__Data under study__.

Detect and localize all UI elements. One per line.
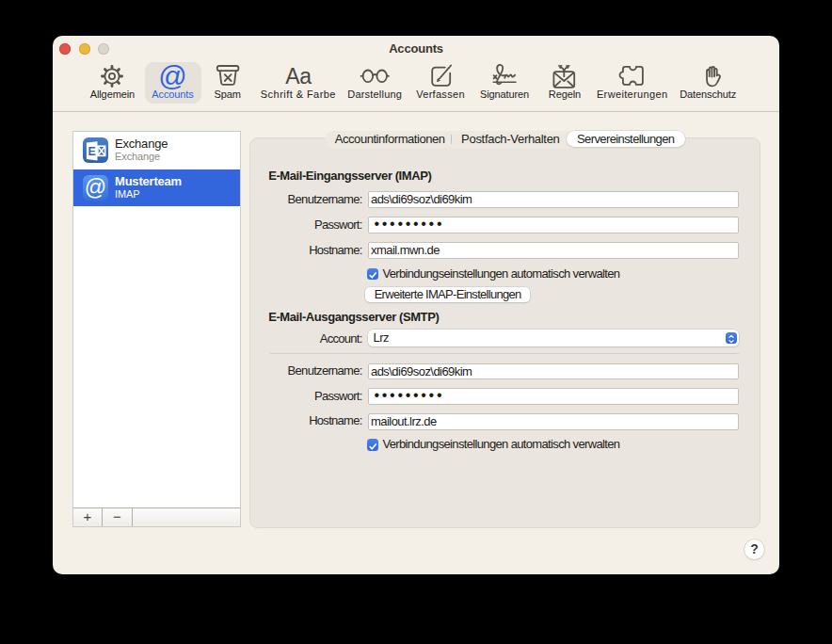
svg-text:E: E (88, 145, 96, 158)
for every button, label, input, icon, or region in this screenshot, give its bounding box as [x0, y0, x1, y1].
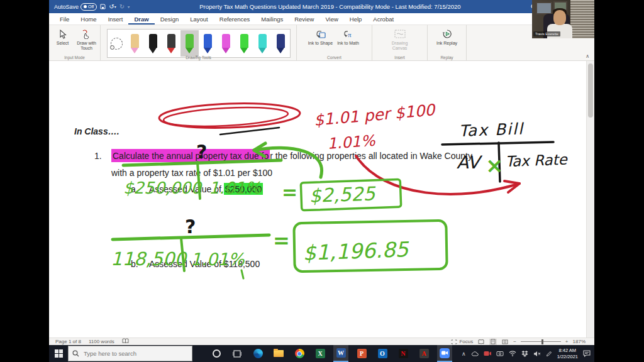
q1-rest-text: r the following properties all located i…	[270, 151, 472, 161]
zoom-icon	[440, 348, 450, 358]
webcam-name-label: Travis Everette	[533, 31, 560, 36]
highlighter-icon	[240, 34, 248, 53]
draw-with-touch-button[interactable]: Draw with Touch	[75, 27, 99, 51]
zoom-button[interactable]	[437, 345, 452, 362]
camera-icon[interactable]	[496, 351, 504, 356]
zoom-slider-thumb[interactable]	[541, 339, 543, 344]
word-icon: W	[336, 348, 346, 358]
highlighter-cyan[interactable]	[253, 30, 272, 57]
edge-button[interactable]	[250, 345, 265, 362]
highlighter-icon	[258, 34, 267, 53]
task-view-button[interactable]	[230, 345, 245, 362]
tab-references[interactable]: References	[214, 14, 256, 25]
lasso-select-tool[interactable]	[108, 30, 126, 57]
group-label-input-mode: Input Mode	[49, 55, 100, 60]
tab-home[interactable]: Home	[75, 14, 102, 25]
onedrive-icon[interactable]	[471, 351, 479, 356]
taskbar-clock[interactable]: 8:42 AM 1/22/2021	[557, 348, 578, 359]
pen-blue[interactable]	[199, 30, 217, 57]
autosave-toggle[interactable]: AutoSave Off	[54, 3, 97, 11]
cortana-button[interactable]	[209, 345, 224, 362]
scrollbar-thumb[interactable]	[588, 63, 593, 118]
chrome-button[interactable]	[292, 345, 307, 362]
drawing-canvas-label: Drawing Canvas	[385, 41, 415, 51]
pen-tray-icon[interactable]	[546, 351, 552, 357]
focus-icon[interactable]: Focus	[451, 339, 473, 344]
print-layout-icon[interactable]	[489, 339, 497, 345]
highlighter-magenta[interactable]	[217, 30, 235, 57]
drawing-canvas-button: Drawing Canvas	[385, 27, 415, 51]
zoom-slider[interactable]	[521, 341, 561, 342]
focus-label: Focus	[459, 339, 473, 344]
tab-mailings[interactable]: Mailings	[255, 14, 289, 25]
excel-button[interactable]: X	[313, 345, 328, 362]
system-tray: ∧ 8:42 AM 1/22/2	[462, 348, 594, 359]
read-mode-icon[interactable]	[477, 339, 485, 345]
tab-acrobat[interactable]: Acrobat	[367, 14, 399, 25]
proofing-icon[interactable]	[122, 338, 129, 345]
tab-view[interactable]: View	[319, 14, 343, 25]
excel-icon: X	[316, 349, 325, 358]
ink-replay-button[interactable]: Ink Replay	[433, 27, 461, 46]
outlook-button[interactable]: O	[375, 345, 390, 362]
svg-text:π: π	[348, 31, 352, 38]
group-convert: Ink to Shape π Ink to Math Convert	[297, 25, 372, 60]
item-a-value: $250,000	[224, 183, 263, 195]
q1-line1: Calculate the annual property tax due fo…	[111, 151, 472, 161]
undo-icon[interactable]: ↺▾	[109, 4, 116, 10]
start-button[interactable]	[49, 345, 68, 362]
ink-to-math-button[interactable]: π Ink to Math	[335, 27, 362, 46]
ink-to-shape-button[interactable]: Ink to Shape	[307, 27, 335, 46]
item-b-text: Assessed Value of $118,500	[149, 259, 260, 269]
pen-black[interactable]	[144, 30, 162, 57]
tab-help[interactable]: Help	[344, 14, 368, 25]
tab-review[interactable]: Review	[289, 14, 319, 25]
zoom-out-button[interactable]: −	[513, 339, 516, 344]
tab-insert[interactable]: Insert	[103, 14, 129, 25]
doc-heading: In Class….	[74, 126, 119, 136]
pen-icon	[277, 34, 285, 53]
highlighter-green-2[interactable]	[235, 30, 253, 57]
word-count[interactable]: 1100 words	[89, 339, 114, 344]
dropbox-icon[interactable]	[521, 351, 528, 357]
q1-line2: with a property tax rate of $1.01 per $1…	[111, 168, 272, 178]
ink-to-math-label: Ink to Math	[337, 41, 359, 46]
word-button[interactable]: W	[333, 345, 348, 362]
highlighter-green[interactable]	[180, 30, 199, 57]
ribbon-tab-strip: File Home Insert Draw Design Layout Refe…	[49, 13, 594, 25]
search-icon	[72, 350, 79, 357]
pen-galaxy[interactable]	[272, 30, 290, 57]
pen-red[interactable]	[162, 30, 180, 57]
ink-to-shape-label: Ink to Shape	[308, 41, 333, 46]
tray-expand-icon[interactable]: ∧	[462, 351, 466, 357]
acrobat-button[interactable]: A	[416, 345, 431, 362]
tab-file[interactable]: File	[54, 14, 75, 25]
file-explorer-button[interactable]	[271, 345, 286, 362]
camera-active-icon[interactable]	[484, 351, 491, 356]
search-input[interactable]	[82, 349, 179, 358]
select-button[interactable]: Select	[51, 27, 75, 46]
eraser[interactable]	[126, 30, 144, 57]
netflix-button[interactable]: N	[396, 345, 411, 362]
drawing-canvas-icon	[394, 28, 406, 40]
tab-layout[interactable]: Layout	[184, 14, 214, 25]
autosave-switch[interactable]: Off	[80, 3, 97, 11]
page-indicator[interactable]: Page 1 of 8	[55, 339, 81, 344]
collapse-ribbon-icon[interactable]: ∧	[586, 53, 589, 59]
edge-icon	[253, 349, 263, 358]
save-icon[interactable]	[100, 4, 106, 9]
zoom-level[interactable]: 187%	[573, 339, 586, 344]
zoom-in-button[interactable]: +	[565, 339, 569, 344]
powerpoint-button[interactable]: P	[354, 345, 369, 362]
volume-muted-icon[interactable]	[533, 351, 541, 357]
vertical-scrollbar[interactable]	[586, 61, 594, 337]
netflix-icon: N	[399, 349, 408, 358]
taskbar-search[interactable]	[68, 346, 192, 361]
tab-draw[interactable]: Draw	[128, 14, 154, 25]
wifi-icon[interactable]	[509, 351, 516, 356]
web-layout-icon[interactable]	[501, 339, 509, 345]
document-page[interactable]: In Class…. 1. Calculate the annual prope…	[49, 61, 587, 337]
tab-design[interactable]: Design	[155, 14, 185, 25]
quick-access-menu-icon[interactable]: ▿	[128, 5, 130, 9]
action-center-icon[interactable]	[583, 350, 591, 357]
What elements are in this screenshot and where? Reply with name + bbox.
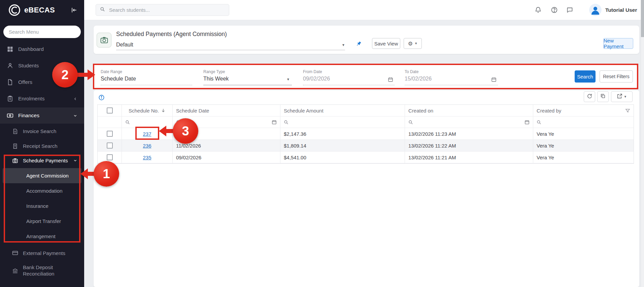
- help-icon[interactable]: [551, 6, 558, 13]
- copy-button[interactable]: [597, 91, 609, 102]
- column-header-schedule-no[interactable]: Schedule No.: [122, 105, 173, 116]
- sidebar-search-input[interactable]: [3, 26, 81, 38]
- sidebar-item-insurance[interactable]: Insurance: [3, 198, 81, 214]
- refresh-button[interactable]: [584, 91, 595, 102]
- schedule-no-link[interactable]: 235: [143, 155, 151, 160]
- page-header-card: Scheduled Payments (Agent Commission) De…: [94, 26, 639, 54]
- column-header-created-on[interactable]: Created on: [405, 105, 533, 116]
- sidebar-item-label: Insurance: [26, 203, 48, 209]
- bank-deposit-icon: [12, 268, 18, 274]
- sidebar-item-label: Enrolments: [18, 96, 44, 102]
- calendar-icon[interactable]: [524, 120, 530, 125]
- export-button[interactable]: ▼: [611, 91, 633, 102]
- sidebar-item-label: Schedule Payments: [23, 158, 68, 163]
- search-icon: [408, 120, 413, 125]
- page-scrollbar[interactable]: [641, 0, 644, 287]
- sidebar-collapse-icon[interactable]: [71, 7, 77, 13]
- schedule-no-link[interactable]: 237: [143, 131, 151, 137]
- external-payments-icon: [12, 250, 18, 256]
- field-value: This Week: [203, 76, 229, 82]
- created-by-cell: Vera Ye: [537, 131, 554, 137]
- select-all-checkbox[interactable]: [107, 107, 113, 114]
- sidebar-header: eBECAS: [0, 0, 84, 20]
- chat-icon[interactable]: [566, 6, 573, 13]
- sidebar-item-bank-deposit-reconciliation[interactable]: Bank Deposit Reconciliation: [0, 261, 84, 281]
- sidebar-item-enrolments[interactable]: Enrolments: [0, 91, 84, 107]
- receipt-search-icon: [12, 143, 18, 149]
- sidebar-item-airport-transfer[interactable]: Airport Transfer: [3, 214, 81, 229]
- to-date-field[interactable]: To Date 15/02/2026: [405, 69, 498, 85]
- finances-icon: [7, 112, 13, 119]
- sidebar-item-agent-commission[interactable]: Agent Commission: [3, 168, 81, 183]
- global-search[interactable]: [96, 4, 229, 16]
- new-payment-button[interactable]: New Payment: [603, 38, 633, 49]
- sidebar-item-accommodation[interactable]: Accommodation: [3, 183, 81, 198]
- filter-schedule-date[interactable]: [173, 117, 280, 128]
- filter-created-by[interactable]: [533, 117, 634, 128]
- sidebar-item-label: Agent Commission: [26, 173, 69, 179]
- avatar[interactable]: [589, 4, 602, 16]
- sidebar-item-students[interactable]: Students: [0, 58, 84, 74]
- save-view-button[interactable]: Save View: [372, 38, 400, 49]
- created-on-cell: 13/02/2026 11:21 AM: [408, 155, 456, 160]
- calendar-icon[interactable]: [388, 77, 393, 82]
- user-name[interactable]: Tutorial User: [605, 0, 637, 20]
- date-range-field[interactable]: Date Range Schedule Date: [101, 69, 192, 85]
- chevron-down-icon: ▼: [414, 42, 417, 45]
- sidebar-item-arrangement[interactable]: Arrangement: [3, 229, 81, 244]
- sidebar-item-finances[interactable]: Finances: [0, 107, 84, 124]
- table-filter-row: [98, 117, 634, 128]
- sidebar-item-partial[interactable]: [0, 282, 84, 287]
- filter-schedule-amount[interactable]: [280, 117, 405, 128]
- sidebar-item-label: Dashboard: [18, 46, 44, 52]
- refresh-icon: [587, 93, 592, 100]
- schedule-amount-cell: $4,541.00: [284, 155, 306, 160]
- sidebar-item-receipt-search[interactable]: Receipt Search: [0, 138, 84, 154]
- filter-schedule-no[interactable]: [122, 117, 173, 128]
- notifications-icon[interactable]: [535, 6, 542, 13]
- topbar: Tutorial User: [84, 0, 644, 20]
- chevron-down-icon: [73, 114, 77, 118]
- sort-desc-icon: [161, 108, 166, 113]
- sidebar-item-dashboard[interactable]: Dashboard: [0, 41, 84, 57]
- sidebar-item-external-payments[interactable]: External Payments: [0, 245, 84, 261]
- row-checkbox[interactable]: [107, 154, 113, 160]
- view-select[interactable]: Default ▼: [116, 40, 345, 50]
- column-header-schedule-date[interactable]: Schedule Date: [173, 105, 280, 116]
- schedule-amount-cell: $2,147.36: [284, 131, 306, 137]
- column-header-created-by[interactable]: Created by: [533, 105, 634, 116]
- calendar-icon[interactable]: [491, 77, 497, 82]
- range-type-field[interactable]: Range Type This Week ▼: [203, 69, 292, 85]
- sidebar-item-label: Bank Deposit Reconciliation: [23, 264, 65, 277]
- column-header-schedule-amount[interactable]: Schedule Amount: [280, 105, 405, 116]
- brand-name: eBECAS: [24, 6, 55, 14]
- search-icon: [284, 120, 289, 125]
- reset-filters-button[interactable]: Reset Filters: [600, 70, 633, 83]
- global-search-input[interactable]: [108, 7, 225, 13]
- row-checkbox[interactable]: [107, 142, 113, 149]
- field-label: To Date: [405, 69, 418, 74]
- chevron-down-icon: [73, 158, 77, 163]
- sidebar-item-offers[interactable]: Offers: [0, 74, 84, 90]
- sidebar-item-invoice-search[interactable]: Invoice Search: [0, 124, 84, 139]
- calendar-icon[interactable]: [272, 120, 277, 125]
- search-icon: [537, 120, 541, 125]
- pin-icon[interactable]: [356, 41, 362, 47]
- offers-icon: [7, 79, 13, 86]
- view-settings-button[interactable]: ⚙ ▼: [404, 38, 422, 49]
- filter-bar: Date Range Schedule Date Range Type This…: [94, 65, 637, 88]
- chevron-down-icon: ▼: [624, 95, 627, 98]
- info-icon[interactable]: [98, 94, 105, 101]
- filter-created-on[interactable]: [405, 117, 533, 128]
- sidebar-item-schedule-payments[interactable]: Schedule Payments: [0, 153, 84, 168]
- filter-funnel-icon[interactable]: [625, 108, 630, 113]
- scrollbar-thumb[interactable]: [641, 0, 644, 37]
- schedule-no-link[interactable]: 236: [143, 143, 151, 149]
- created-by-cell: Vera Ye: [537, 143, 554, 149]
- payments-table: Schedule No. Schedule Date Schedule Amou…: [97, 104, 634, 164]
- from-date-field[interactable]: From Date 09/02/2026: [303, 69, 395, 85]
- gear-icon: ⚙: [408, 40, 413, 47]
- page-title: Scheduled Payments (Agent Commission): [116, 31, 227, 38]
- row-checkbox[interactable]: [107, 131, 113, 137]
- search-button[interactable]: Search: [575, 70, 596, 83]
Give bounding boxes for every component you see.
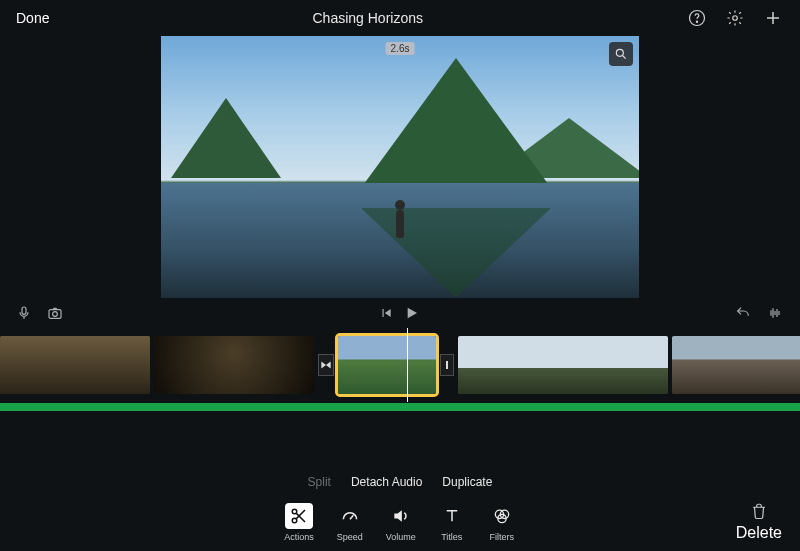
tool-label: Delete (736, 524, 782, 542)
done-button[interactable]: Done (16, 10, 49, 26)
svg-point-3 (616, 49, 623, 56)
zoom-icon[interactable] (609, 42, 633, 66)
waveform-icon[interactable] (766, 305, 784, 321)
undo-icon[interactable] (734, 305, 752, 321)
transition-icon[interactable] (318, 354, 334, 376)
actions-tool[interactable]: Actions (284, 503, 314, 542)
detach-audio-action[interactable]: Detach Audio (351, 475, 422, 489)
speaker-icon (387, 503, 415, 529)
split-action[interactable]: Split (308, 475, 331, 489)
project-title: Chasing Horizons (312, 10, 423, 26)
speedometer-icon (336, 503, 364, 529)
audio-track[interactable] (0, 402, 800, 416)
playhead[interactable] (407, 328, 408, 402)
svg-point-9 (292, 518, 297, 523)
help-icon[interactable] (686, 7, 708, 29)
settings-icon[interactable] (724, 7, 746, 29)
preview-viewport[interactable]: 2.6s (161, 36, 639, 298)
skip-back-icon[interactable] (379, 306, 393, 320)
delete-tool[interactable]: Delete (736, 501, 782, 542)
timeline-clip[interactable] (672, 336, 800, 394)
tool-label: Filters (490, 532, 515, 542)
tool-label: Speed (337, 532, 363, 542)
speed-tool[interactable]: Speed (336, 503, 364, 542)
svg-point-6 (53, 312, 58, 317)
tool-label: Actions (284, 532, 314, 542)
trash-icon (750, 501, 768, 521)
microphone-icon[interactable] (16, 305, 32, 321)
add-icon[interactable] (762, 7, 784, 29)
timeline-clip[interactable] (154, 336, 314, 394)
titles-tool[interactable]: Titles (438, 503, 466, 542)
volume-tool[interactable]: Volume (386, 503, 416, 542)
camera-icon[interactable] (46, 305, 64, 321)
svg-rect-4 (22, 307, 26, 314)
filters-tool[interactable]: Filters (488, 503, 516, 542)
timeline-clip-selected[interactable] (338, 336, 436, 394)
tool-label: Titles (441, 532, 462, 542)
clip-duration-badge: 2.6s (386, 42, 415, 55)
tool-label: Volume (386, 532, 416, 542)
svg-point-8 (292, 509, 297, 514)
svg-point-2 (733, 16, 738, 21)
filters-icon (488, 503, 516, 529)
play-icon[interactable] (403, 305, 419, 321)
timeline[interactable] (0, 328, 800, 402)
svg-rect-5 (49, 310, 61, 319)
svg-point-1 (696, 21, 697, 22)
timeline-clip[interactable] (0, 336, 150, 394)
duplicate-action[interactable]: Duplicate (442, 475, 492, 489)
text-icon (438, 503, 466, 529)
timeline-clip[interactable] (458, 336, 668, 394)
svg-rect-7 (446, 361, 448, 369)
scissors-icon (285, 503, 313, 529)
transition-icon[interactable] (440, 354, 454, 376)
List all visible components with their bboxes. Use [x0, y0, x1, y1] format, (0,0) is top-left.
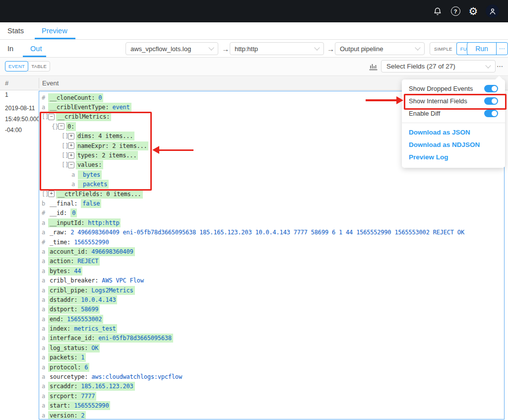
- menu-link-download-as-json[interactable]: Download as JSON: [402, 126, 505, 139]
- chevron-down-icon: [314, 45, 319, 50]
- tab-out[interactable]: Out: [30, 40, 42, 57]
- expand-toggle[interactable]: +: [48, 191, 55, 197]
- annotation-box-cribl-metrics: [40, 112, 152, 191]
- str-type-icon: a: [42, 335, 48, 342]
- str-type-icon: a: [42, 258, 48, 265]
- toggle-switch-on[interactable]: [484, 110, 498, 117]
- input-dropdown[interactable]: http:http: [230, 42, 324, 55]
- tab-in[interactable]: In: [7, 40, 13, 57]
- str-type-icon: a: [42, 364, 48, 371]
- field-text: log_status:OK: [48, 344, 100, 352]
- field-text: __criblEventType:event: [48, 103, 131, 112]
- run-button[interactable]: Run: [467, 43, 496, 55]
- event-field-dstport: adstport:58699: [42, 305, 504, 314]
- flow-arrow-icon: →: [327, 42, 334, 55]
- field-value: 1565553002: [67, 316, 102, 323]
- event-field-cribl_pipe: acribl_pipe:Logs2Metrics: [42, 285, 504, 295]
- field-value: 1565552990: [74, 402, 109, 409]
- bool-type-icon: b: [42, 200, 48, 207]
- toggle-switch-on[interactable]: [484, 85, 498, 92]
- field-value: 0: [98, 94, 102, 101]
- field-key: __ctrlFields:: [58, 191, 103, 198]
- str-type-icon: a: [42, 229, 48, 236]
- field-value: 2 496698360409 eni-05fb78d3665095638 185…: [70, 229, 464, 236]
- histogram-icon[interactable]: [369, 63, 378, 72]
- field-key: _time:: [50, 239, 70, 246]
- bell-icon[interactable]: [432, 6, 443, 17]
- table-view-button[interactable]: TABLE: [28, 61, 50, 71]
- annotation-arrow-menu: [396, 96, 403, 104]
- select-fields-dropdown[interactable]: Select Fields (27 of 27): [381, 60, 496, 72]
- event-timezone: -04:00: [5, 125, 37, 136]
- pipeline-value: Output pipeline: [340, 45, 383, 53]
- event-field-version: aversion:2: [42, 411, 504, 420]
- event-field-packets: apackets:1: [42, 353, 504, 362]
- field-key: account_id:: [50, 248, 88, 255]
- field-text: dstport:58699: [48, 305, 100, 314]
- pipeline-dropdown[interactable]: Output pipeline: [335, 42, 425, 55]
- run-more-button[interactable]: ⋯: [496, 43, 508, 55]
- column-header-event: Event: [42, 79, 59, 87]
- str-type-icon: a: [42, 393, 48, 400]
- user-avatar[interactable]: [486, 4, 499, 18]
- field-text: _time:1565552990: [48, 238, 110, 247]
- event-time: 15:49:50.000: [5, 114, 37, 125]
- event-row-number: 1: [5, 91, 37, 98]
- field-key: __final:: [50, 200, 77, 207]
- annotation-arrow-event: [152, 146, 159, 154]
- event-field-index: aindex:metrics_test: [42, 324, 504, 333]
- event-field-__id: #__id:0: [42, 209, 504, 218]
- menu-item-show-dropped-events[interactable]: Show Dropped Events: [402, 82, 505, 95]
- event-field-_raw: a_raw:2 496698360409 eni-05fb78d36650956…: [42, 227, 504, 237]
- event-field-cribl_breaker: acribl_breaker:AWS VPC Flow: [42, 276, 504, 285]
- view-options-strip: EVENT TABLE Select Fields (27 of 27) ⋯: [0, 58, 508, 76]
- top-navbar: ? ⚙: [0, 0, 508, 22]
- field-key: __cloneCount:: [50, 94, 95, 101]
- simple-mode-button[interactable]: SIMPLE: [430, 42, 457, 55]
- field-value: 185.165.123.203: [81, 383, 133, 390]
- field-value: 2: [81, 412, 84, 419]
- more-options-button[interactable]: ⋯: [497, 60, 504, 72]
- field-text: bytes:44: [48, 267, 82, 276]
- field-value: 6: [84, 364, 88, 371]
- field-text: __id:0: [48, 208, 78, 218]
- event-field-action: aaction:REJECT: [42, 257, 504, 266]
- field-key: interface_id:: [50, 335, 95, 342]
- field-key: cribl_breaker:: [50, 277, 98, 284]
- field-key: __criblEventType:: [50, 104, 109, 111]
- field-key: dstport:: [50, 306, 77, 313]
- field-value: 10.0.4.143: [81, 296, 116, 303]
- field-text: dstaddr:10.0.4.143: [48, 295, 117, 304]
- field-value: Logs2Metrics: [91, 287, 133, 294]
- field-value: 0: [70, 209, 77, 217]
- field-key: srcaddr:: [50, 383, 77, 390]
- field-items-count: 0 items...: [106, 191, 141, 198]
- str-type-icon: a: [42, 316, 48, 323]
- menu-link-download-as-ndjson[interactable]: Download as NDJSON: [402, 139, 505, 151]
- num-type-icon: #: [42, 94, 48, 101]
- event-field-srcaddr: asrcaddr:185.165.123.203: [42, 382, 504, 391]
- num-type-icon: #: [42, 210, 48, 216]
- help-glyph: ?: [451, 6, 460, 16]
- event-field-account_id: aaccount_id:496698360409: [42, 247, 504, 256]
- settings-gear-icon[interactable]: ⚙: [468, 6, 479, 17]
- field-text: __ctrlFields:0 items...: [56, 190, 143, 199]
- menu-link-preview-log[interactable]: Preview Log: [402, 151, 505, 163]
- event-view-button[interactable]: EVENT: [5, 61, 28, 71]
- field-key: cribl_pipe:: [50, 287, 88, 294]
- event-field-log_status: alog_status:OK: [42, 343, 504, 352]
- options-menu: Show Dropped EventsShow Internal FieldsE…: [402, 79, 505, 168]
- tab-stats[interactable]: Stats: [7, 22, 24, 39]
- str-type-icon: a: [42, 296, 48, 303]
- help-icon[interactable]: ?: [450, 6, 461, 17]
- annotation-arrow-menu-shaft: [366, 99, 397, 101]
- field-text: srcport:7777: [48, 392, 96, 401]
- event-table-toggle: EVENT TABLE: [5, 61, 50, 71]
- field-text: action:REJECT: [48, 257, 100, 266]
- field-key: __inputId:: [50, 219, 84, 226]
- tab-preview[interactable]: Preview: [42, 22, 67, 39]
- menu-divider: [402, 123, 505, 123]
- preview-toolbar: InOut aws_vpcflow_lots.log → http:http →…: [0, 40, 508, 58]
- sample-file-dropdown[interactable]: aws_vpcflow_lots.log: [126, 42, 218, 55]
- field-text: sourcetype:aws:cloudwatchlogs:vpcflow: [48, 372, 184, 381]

__Instructions to follow__.
The answer must be every line from the records above that contains "Home".

__Task solution__.
tab-home[interactable]: Home	[75, 14, 102, 25]
ribbon-tab-strip: File Home Insert Draw Design Layout Refe…	[49, 13, 594, 25]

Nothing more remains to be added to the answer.